Which AI model is best for coding in 2026? We rank every major LLM by SWE-bench Verified, LiveCodeBench, and SWE-bench Pro scores — with pricing and use-case guidance.
GPT-5.3 Codex leads the 2026 coding leaderboard with a 90 SWE-bench Pro score — and at $2.50/$10 per million tokens, it's one of the few frontier coding models that doesn't require a flagship budget. GPT-5.4 Pro scores slightly better on SWE-bench Verified (86 vs 85) but costs 12x more. For most teams, GPT-5.3 Codex hits the best balance of capability and cost.
This ranking uses SWE-bench Pro, SWE-bench Verified, and LiveCodeBench as the primary signals. HumanEval is saturated — six models score 95% — and no longer differentiates between frontier coding models.
| Model | SWE-bench Pro | SWE-bench Verified | LiveCodeBench | HumanEval | Price (input/output) |
|---|---|---|---|---|---|
| GPT-5.3 Codex | 90 | 85 | 85 | 95 | $2.50/$10 |
| GPT-5.4 Pro | 89 | 86 | 86 | 95 | $30/$180 |
| GPT-5.2 Pro | 89 | 83 | 81 | 93 | $25/$150 |
| GPT-5.2-Codex | 86 | 76 | 66 | 95 | $2/$8 |
| GPT-5.4 | 85 | 84 | 84 | 95 | $2.50/$15 |
| GPT-5.2 | 85 | 80 | 79 | 91 | $2/$8 |
| GPT-5.3-Codex-Spark | 85 | 80 | 80 | 91 | $2/$8 |
| Claude Opus 4.6 | 74 | 80 | 75 | 91 | $15/$75 |
| Grok 4.1 | 73 | 77 | 73 | 91 | $3/$15 |
| Gemini 3.1 Pro | 72 | 75 | 71 | 91 | $1.25/$5 |
| Claude Sonnet 4.6 | 64 | 69 | 54 | 93 | $3/$15 |
| DeepSeek Coder 2.0 | 61 | 51 | 45 | 82 | $0.27/$1.10 |
Scores from BenchLM.ai leaderboard. Prices per million tokens.
GPT-5.3 Codex leads on SWE-bench Pro (90) and ties GPT-5.4 Pro on HumanEval (95). What makes this notable is the price: $2.50/$10 per million tokens, compared to $30/$180 for GPT-5.4 Pro.
The gap between GPT-5.3 Codex and GPT-5.4 Pro on SWE-bench Verified is one point (85 vs 86). On LiveCodeBench it's also one point (85 vs 86). For nearly every practical coding task, the performance difference will be imperceptible. The cost difference is not.
For an AI coding assistant generating 10M output tokens per month, GPT-5.3 Codex costs $100/month. GPT-5.4 Pro costs $1,800/month. That math drives model selection at any meaningful scale.
OpenAI's coding model lineup in 2026 is confusing. Here's how to read it:
"Codex" suffix = coding-specialized variant. Higher SWE-bench scores but may underperform general models on open-ended chat and reasoning.
"Spark" suffix = lighter, faster variant.
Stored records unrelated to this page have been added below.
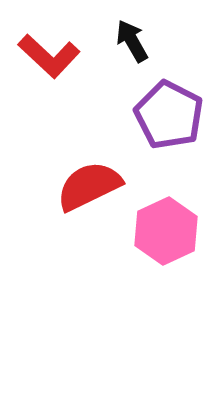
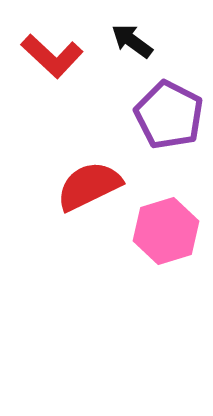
black arrow: rotated 24 degrees counterclockwise
red L-shape: moved 3 px right
pink hexagon: rotated 8 degrees clockwise
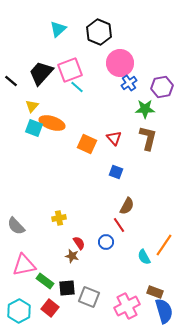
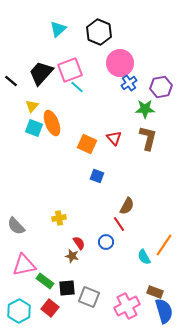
purple hexagon: moved 1 px left
orange ellipse: rotated 50 degrees clockwise
blue square: moved 19 px left, 4 px down
red line: moved 1 px up
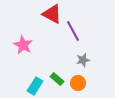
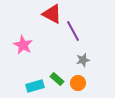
cyan rectangle: rotated 42 degrees clockwise
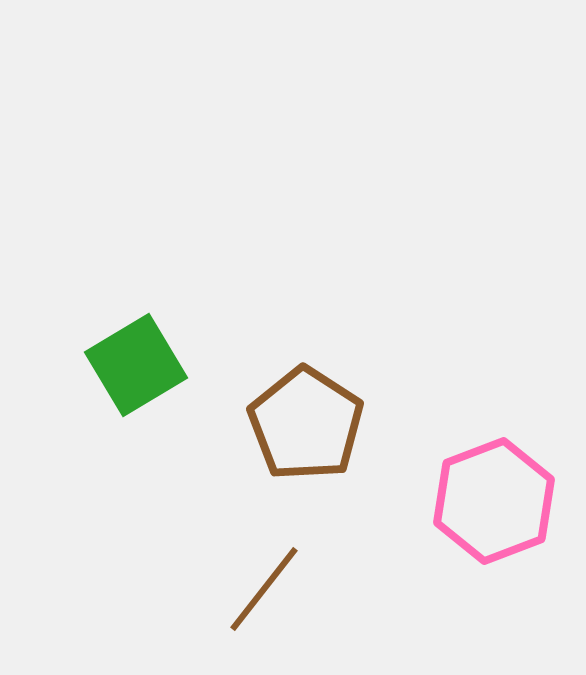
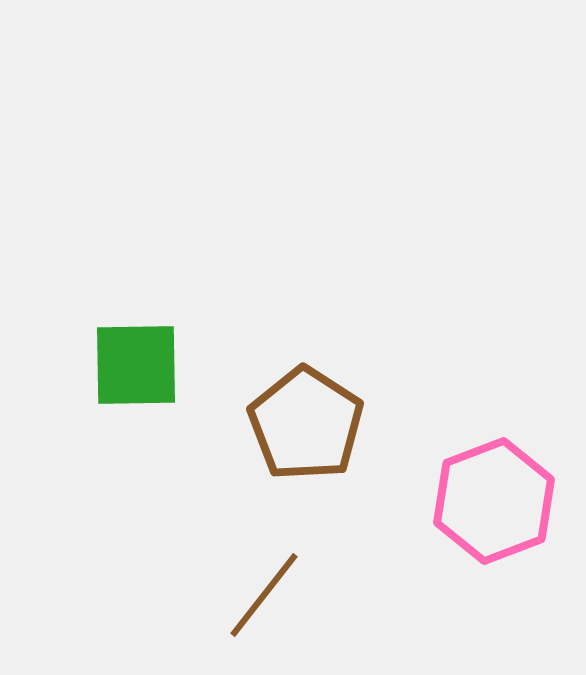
green square: rotated 30 degrees clockwise
brown line: moved 6 px down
GPT-5.3-Codex-Spark ($2/$8) scores 85 SWE-bench Pro vs GPT-5.3 Codex's 90, but costs 20% less on input and 20% less on output.
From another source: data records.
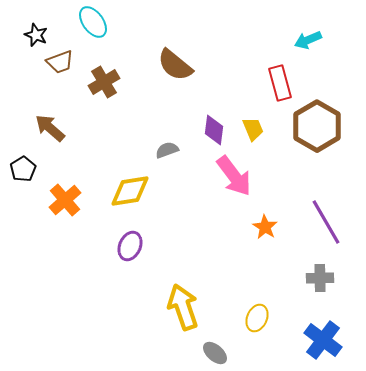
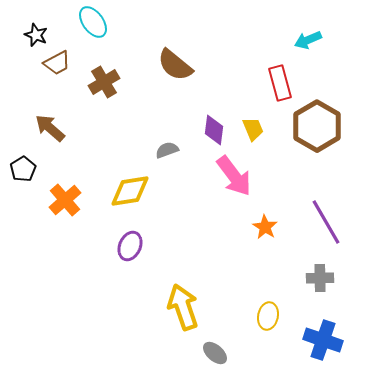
brown trapezoid: moved 3 px left, 1 px down; rotated 8 degrees counterclockwise
yellow ellipse: moved 11 px right, 2 px up; rotated 12 degrees counterclockwise
blue cross: rotated 18 degrees counterclockwise
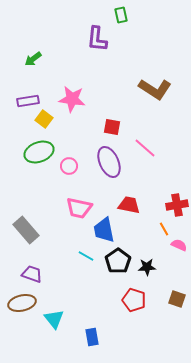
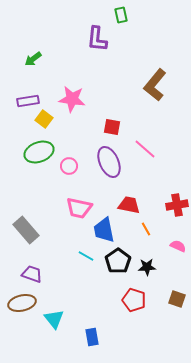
brown L-shape: moved 4 px up; rotated 96 degrees clockwise
pink line: moved 1 px down
orange line: moved 18 px left
pink semicircle: moved 1 px left, 1 px down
"Pro" suffix = highest-capability flagship. GPT-5.4 Pro and GPT-5.2 Pro lead on overall benchmarks but are priced for enterprise budgets.
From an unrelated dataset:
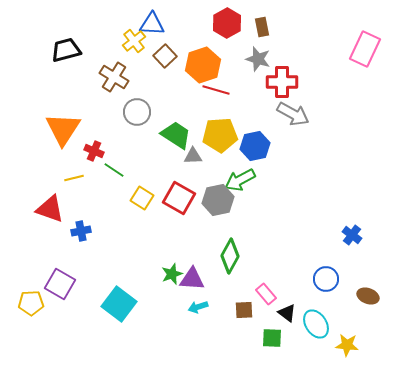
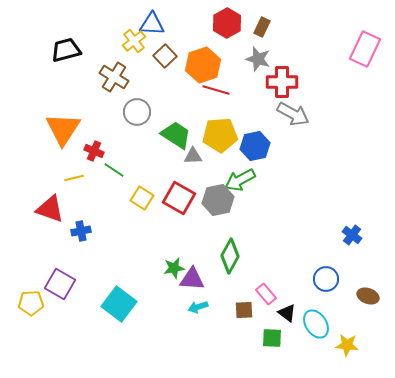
brown rectangle at (262, 27): rotated 36 degrees clockwise
green star at (172, 274): moved 2 px right, 6 px up; rotated 10 degrees clockwise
The practical tiers for coding:
Short completions (under 50 tokens) don't require SWE-bench-level capability. The latency and cost profile matter more than marginal benchmark differences.
Best options: GPT-5.3-Codex-Spark ($2/$8) for quality completions, Gemini 3.1 Pro ($1.25/$5) for cost-sensitive high-volume use. Both score 91%+ on HumanEval.
This is exactly what SWE-bench measures. GPT-5.3 Codex (90) and GPT-5.4 (85) are the clear choices. Claude Opus 4.6 scores 74 on SWE-bench Pro — notable for being the best non-OpenAI option, but 16 points behind the leader.
Best option: GPT-5.3 Codex
Agentic coding burns tokens fast. Terminal-Bench 2.0 measures performance in terminal-based coding environments — OpenAI models score 90 across the board, Claude Opus 4.6 scores 80.
The cost factor is critical for agents: Claude Opus 4.6 at $15/$75 adds up quickly in agent loops. GPT-5.3 Codex at $2.50/$10 is the far more sustainable choice for agents making hundreds of calls.
Best option: GPT-5.3 Codex (score 90, $2.50/$10). For Claude users: Claude Sonnet 4.6 ($3/$15) over Claude Opus 4.6 for agents.
LiveCodeBench pulls fresh competitive programming problems continuously — GPT-5.4 Pro leads at 86, GPT-5.3 Codex at 85. DeepSeek Coder 2.0 at 45 is a significant drop-off.
Best option: GPT-5.4 Pro if budget allows, GPT-5.3 Codex for value.
No dedicated SQL benchmark exists at frontier level yet. Based on structured output and reasoning scores, GPT-5.4 and GPT-5.3 Codex both handle complex SQL reliably. For batch data pipelines, Gemini 3.1 Pro ($1.25/$5) is the cost-effective choice.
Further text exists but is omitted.